The power went out in the bottom of the 12th inning Saturday night at Dodgers Stadium, with Matt Kemp on second base and Justin Turner at the plate. For the second time this season an outage was attributed to “a disruption in the city’s power feed to the facility,” which is the same thing as saying that the power went out because the power went out. Never mind, it looked very cool, especially in those first few moments before the emergency generators kicked on and restored the scoreboard and ribbon displays:
Had things gone as planned, the outage would’ve been witnessed by roughly no one. The Dodgers were up two runs in the eighth inning, with starter Clayton Kershaw still on the mound. That’s a powerful advantage for the home team, but a single and an error by Manny Machado put Freddy Galvis at third with one out, and an Eric Hosmer dribbler to second base got Galvis across to shrink the lead to one run.
The lead was still a run in the top of the ninth, with Kenley Jansen on the mound.
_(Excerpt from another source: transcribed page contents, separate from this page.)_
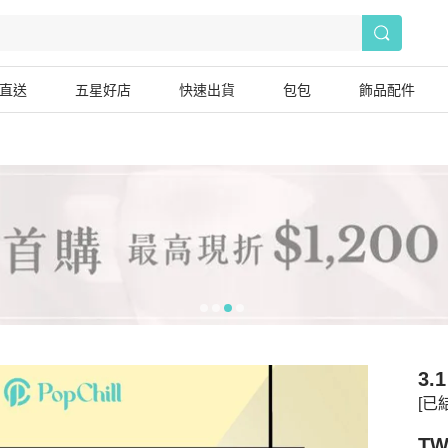
直送
五星好店
快速出貨
包包
飾品配件
3.1
[已
TW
This, too, should be an advantageous position for the home team, but Jansen hasn’t been himself lately. He gave up two runs and took a loss on Monday, then gave up another two runs and took a loss on Wednesday, in his first two appearances since August 7. And it was more of the same Saturday: Jansen’s 10th pitch of the inning was rudely sent into the stands by Austin Hedges for the game-tying, save-blowing dinger that would eventually send the game to extras. Jansen now has five losses and four blown saves on the season—he had three losses in the previous three years combined, and he had just one blown save all of last season.
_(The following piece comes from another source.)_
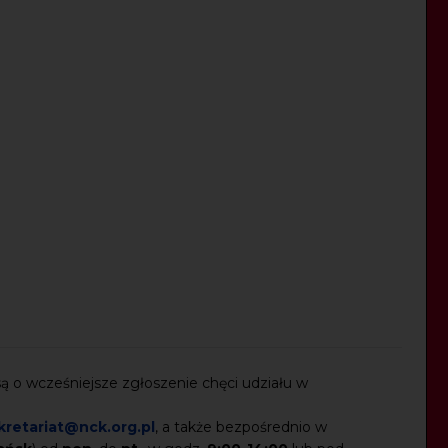
 o wcześniejsze zgłoszenie chęci udziału w
kretariat@nck.org.pl
, a także bezpośrednio w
The power outage added a touch of delightful weirdness to a game that had already gone unexpectedly sideways for the Dodgers, but the climactic moment of awkwardness came moments after the power was restored. Justin Turner hacked at the very first pitch thrown after the 19-minute outage delay, and skied a harmless-looking shallow fly to right field:
Pay a little less attention to the perfect placement of Turner’s bloop, and a little more attention to where Matt Kemp is when the three Padres fielders look back at the diamond, having abandoned their pursuit of the ball. He’s still rounding third! There was a play to be made! Padres manager Andy Green tried to cut his guys some slack by saying the ball squirted away on a weird line when it hit the field—it does seem to land exactly on the line where the grass hits the dirt—and that because his guys couldn’t field it cleanly, they wouldn’t have had a shot at Kemp either way. Dodgers manager Dave Roberts tells a different story:
“I think they just felt Matt was further along than he was,” said Roberts. “Look at the video, Matt was near second base. If they make a play on it, probably a second-and-third situation. Fortunately for us, they didn’t finish the play.”
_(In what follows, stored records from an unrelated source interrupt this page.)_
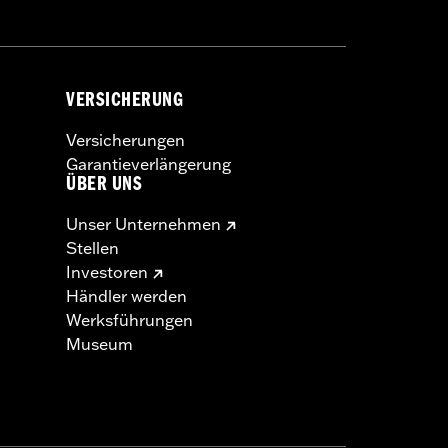
lben Motorrad kann die Stabilität
® Schläuchen und Felgenbändern.
VERSICHERUNG
Versicherungen
Garantieverlängerung
ÜBER UNS
Unser Unternehmen
Stellen
Investoren
Händler werden
Werksführungen
Museum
Oof. The Dodgers will take a win any way they can get it, these days. They’re stuck in third place in the NL West, and are still 2.5 games back in the NL Wild Card race, despite having the best run differential in the National League. Kershaw described Saturday’s result as “super weird,” but it’s been that kind of a season for the Dodgers. It’s nice to see the weirdness tilt in their favor, for a change.